When pupils in Columbia County head back to school today, some changes will be obvious. Others won’t.
Because the school system switched high schools to a seven-period day, those students will attend one more class per day than last year.
“Students were very limited in what they could take as far as electives,” Superintendent Dr. Sandra Carraway said. “So adding a seven-period day allows students more flexibility.”
Students will have the opportunity to enroll in more academic classes, a wider variety of electives or make up extra credits.
“It will help them stay on track to graduate in four years,” Carraway said, adding that the shift to seven periods also allows students to earn four extra credits during their high school careers. “We feel like it’s a great opportunity for all our students.”
Evans High School Principal Don Brigdon said his students aren’t necessarily thrilled to be taking an extra class, but they are excited to have more choices.
“I think it’s going to be great for our kids,” Brigdon said. “It gives them another opportunity, an opportunity to catch up or expand their selections.”
The switch to seven periods also required an adjustment to the school day itself – it will start earlier and end a few minutes later.

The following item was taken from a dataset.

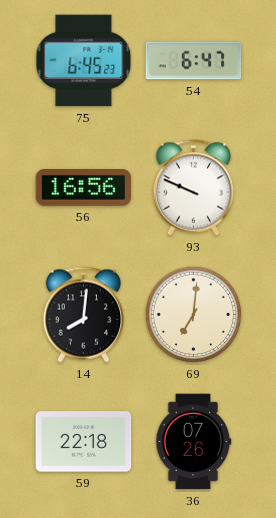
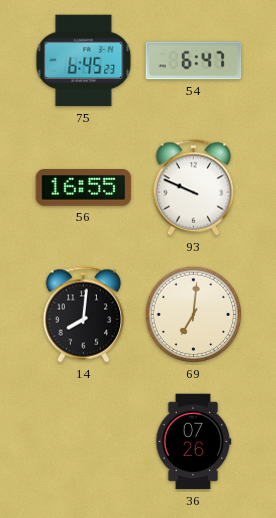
56: 16:56 -> 16:55
59: 22:18 -> none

The period shift was a factor in the hiring of so many new teachers for the 2014-15 school year.
As high school teachers are taking on an added class, 17 new teaching positions are lightening the load by reducing class sizes to at or below state mandates in core and foreign language classes.
Brigdon said the additional teachers are making it easier for everyone by reducing the teacher-to-student ratio.

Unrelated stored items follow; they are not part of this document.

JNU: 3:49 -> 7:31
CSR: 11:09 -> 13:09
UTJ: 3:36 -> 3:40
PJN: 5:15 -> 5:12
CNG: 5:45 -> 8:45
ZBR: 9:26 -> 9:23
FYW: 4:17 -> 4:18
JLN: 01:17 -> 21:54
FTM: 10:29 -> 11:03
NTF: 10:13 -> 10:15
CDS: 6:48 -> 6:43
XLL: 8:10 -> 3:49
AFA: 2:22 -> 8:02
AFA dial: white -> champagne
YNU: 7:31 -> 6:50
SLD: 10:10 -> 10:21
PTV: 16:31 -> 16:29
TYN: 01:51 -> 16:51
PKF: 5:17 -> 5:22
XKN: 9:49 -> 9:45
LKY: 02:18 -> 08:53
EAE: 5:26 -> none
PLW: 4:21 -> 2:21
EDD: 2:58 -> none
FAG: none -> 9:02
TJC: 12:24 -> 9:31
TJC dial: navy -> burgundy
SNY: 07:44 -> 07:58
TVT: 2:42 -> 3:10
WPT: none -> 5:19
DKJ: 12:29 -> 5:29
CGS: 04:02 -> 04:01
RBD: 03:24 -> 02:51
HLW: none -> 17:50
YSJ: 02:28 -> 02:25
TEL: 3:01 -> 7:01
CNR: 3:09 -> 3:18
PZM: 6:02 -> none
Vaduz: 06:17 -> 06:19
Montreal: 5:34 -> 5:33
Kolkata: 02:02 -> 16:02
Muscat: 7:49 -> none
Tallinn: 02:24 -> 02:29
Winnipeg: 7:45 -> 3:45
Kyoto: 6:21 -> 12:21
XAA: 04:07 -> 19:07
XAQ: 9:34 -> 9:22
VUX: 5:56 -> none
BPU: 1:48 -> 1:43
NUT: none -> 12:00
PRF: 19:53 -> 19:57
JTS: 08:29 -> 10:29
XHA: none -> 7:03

Several years ago, the school board was forced to increase class sizes to make up for declining revenues, member Mike Sleeper said.

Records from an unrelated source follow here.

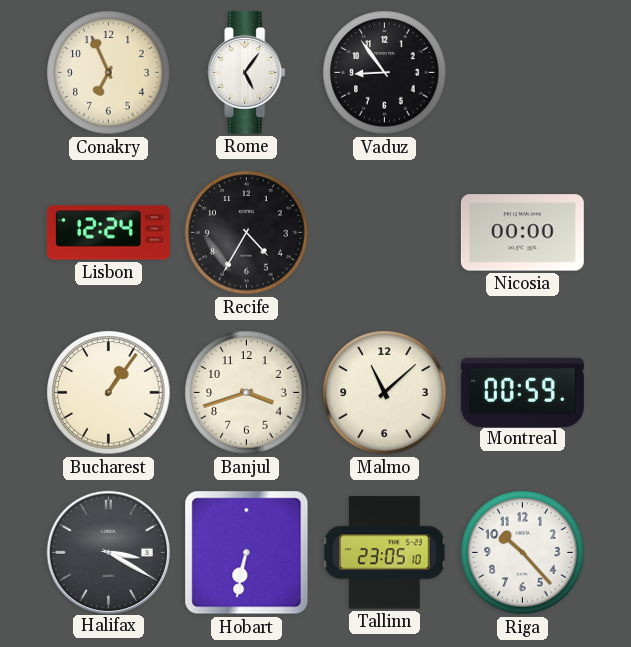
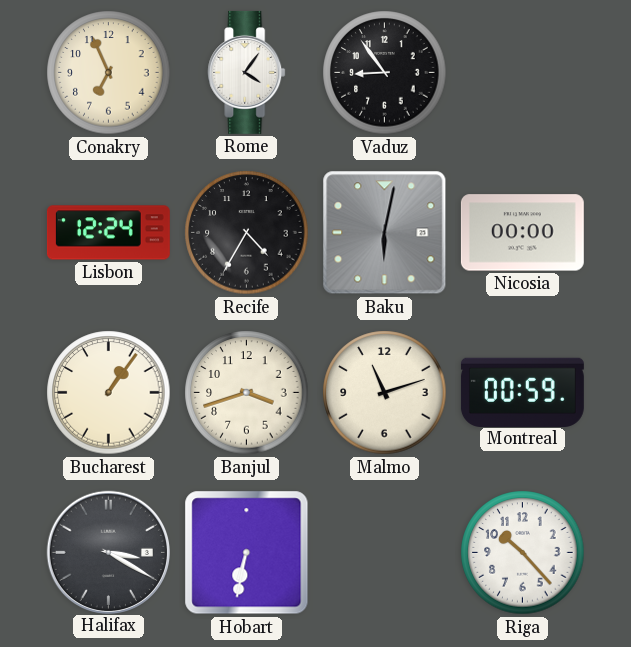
Rome: 5:06 -> 4:06
Baku: none -> 6:02
Malmo: 11:08 -> 11:12
Tallinn: 23:05 -> none
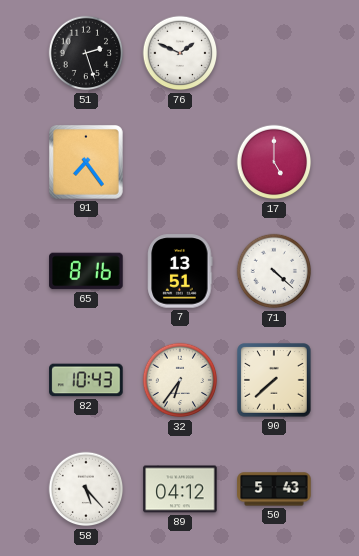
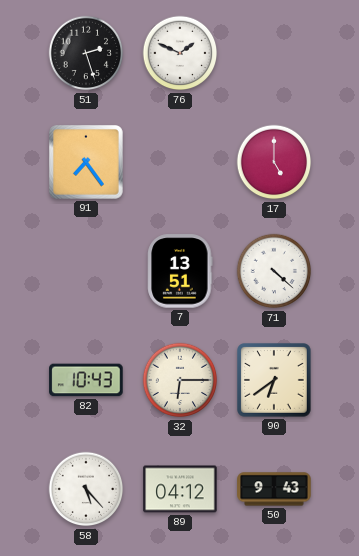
65: 8:16 -> none
32: 6:36 -> 6:15
90: 7:38 -> 6:39
50: 5:43 -> 9:43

“One of the only ways we could deal with that was to increase class sizes,” he said.
“We all committed that when the money started coming back (we’d reduce them). It’s a step in the right direction. We’re not back where we were. This is a great start.”
Overall, the school system hired about 200 new teachers – 85 were to fill newly created positions. Carraway said the system is using more than 60 of those new teachers to reduce class size in first, fourth and fifth grades in elementary schools and one grade level in middle schools.
Class sizes are falling even as the school system is seeing rapid growth.
Carraway said she anticipates school to start with nearly 25,000 pupils – more than 400 more than last year.
The first few days of school will show whether any more new hires are needed.
“The enrollment is always going to be going up,” Sleeper said. “Every year we are growing between 400 and 500 students. It’s basically a small school in terms of population (growth) each year.”